Vodacom and the service providers did not
oppose the urgent
application.
[18]
The court nevertheless determined to develop the common law as
expounded in
House of Jewels & Gems & Others v Gilbert &
Others
1983 (4) SA 824
(W). It did so on the basis of: the
applicant’s constitutional right to access to courts; the
‘regrettable omission’
of the Uniform Rules of Court to
provide a remedy in advance of litigation having been instituted; and
the inherent power of the
High Court to regulate its own process.
After adopting English law in this regard, the court granted the
far-reaching relief sought.
[19]
The court was not, however, referred to the provisions of RICA. A
development of the common law
in this regard could not legitimately
have been undertaken without consideration of the provisions of RICA.
For the reasons furnished
below, RICA precluded the disclosure of
customer information. To this extent
Nampak
was wrongly decided. It also appears to me that at least the bulk of
the call logs in
Nampak
constituted archived communication-related information, the
disclosure of which is strictly regulated by RICA.
[8]
However, it is not necessary for purposes of this case to make a
final determination in respect of the call logs.
[20]
Returning to RICA, the starting point is s 42(2). It
inter alia
provides that no service provider may disclose any information
obtained in the exercise of its powers or the performance of its
duties in terms of RICA, except for the purposes mentioned in s
42(1).
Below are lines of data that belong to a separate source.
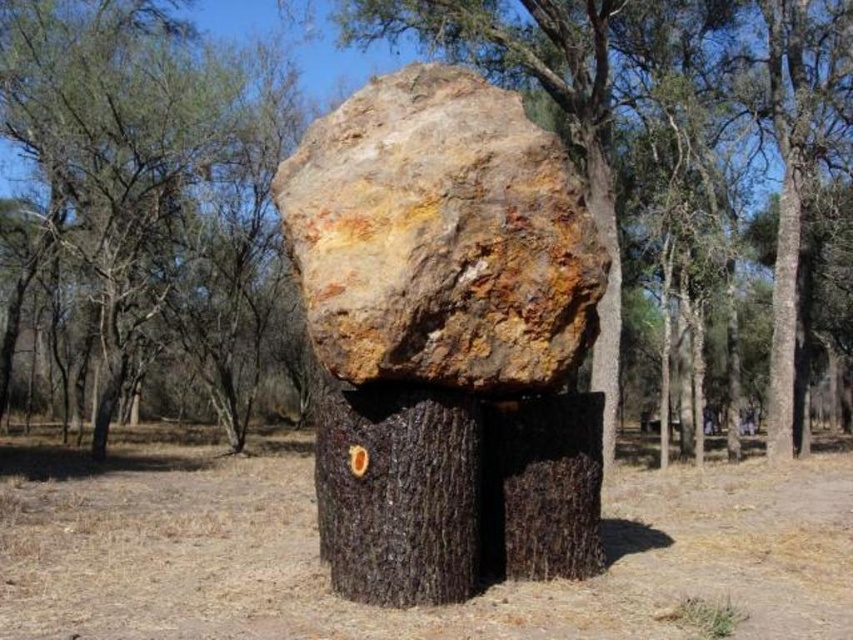 You are a hiker who wants to place a small backpack between the brown rough tree trunk at center and the brown rough bark at center. Based on their positions, which object should you place the backpack closer to in order to ensure stability?

The brown rough tree trunk at center is positioned over brown rough bark at center, so placing the backpack closer to the brown rough tree trunk at center would provide better stability since it is the base supporting the trunk.

You are a hiker who has stumbled upon this forest scene. You notice two objects of interest labeled as brown rough bark at center and brown rough tree trunk at right. Which of these two objects is positioned to the left when viewed from your perspective?

The brown rough bark at center is positioned to the left of the brown rough tree trunk at right. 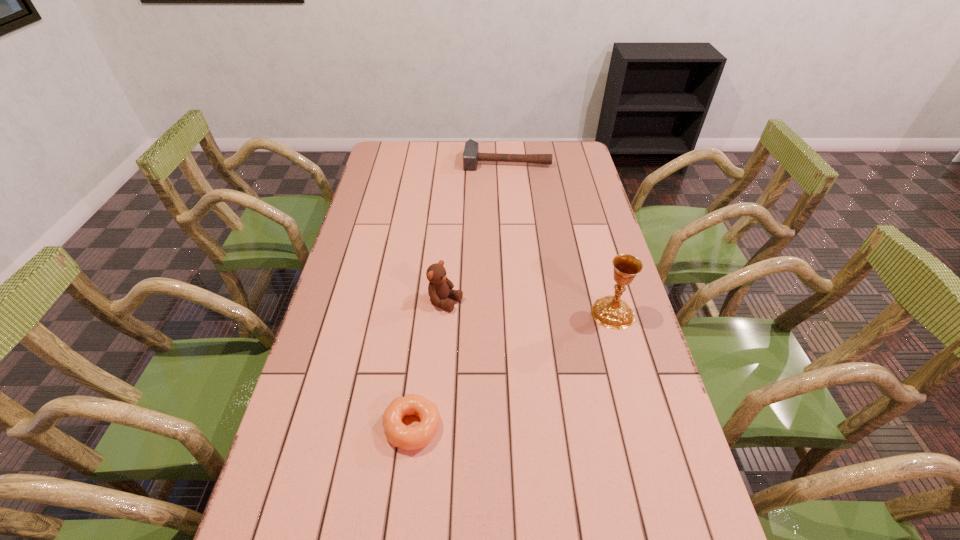 Find the location of a particular element. This screenshot has height=540, width=960. the nearest object is located at coordinates (404, 437).

Where is `the shortest object`? the shortest object is located at coordinates (404, 437).

Where is `chalice`? The width and height of the screenshot is (960, 540). chalice is located at coordinates (611, 312).

Locate an element on the screen. This screenshot has height=540, width=960. the tallest object is located at coordinates (611, 312).

Find the location of a particular element. The height and width of the screenshot is (540, 960). teddy bear is located at coordinates (440, 287).

This screenshot has width=960, height=540. In order to click on hammer in this screenshot , I will do `click(471, 156)`.

Locate an element on the screen. The width and height of the screenshot is (960, 540). free location located on the back of the nearest object is located at coordinates (428, 287).

The image size is (960, 540). What are the coordinates of `vacant space located on the front of the chalice` in the screenshot? It's located at (631, 376).

You are a GUI agent. You are given a task and a screenshot of the screen. Output one action in this format:
    pyautogui.click(x=<x>, y=<y>)
    Task: Click on the vacant region located 0.210m on the face of the third shortest object
    The image size is (960, 540).
    Given the screenshot: What is the action you would take?
    pos(524,337)

The width and height of the screenshot is (960, 540). I want to click on vacant region located on the face of the third shortest object, so click(x=521, y=335). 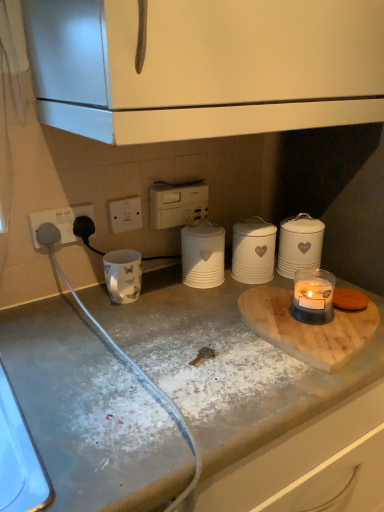 Question: Should I look upward or downward to see white ceramic canister at center-right, positioned as the second kitchen appliance in left-to-right order?

Choices:
 (A) up
 (B) down

Answer: (A)

Question: Is white plastic electric outlet at center bigger than white speckled concrete at center?

Choices:
 (A) no
 (B) yes

Answer: (A)

Question: Is white plastic electric outlet at center oriented away from white speckled concrete at center?

Choices:
 (A) no
 (B) yes

Answer: (A)

Question: Can you confirm if white plastic electric outlet at center is thinner than white speckled concrete at center?

Choices:
 (A) yes
 (B) no

Answer: (A)

Question: Is white plastic electric outlet at center next to white speckled concrete at center?

Choices:
 (A) no
 (B) yes

Answer: (A)

Question: Is white plastic electric outlet at center not within white speckled concrete at center?

Choices:
 (A) yes
 (B) no

Answer: (A)

Question: Is white plastic electric outlet at center smaller than white speckled concrete at center?

Choices:
 (A) yes
 (B) no

Answer: (A)

Question: Can you confirm if wooden cutting board at center is positioned to the left of white ceramic canister at center, the 1th appliance from the bottom?

Choices:
 (A) no
 (B) yes

Answer: (A)

Question: Does wooden cutting board at center come behind white ceramic canister at center, which ranks as the 2th appliance in top-to-bottom order?

Choices:
 (A) no
 (B) yes

Answer: (A)

Question: Is white ceramic canister at center, which ranks as the 2th appliance in top-to-bottom order, a part of wooden cutting board at center?

Choices:
 (A) no
 (B) yes

Answer: (A)

Question: Is wooden cutting board at center oriented away from white ceramic canister at center, the 1th appliance from the bottom?

Choices:
 (A) yes
 (B) no

Answer: (B)

Question: From a real-world perspective, is wooden cutting board at center positioned over white ceramic canister at center, which ranks as the 2th appliance in top-to-bottom order, based on gravity?

Choices:
 (A) no
 (B) yes

Answer: (A)

Question: Is wooden cutting board at center located outside white ceramic canister at center, which ranks as the 2th appliance in top-to-bottom order?

Choices:
 (A) yes
 (B) no

Answer: (A)

Question: From a real-world perspective, is translucent glass candle at lower right over white matte cabinet at upper center?

Choices:
 (A) no
 (B) yes

Answer: (A)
This clearly applies to customer information obtained under
s
39 and s 40.
[21]
Section 42(1) reads:
‘
(1)
No person may disclose any information which he or she obtained in
the exercising of his or her powers or the performance of
his or her
duties in terms of this Act, except-
(a)
to
any other person who of necessity requires it for the performance of
his or her functions in terms of this
Act;
(b)
if
he or she is a person who of necessity supplies it in the performance
of his or her functions in terms of this
Act;
(c)
information
which is required in terms of any law or as evidence in any court of
law; or
(d)
to
any competent authority which requires it for the institution, or an
investigation with a view to the institution,
of any criminal
proceedings or civil proceedings as contemplated in Chapter 5 or 6 of
the Prevention of Organised Crime Act.’
[22]
It is necessary to point out that in terms of s 13 of the Prevention
of Organised Crime Act 121
of 1998 (POCA), proceedings under Chapter
5 (Proceeds of Unlawful Activities) are civil proceedings and not
criminal proceedings.
In terms of s 37 of POCA the same applies to
proceedings under Chapter 6 (Civil Recovery of Property). It follows
that s 42(1)
(d)
of RICA applies to the institution of criminal
proceedings, as well as to proceedings under Chapters 5 and 6 of
POCA.
[23]
As I have said, Giftwrap requires the customer information to
identify the perpetrators of click
fraud in order to take legal
action against them. It goes without saying that disclosure of the
customer information in respect
of the listed IP addresses would not
necessarily lead to legal action against a person so identified. It
follows that in reality
Giftwrap requires the customer information as
part of an investigation with a view to taking appropriate legal
action. The question
is whether s 42(1)
(c)
permits this. The
answer must, of course, be found in an interpretation of s 42(1)
(c)
of RICA by a holistic consideration of its text, context and apparent
purpose.
[24]
According to its text (‘information which is required . . . as
evidence in any court of
law’), s 42(1)
(c)
conveys that
the information must at the time of its disclosure be required as
evidence in a court of law. It therefore envisages
disclosure of
information which is required as evidence in proceedings that are
pending in a court of law. On this basis, information
that is
required to investigate whether legal proceedings could be
instituted, falls outside the ambit of s 42(1)
(c)
. This is
supported by the context provided by s 42(1)
(d)
. It expressly
provides that information may be disclosed for purposes of ‘an
investigation with a view to the institution’
of (criminal or
POCA-related) proceedings. The absence of a similar provision in s
42(1)
(c)
indicates that disclosure for the purpose of an
investigation or identification of wrongdoers is excluded from s
42(1)
(c)
.
[25]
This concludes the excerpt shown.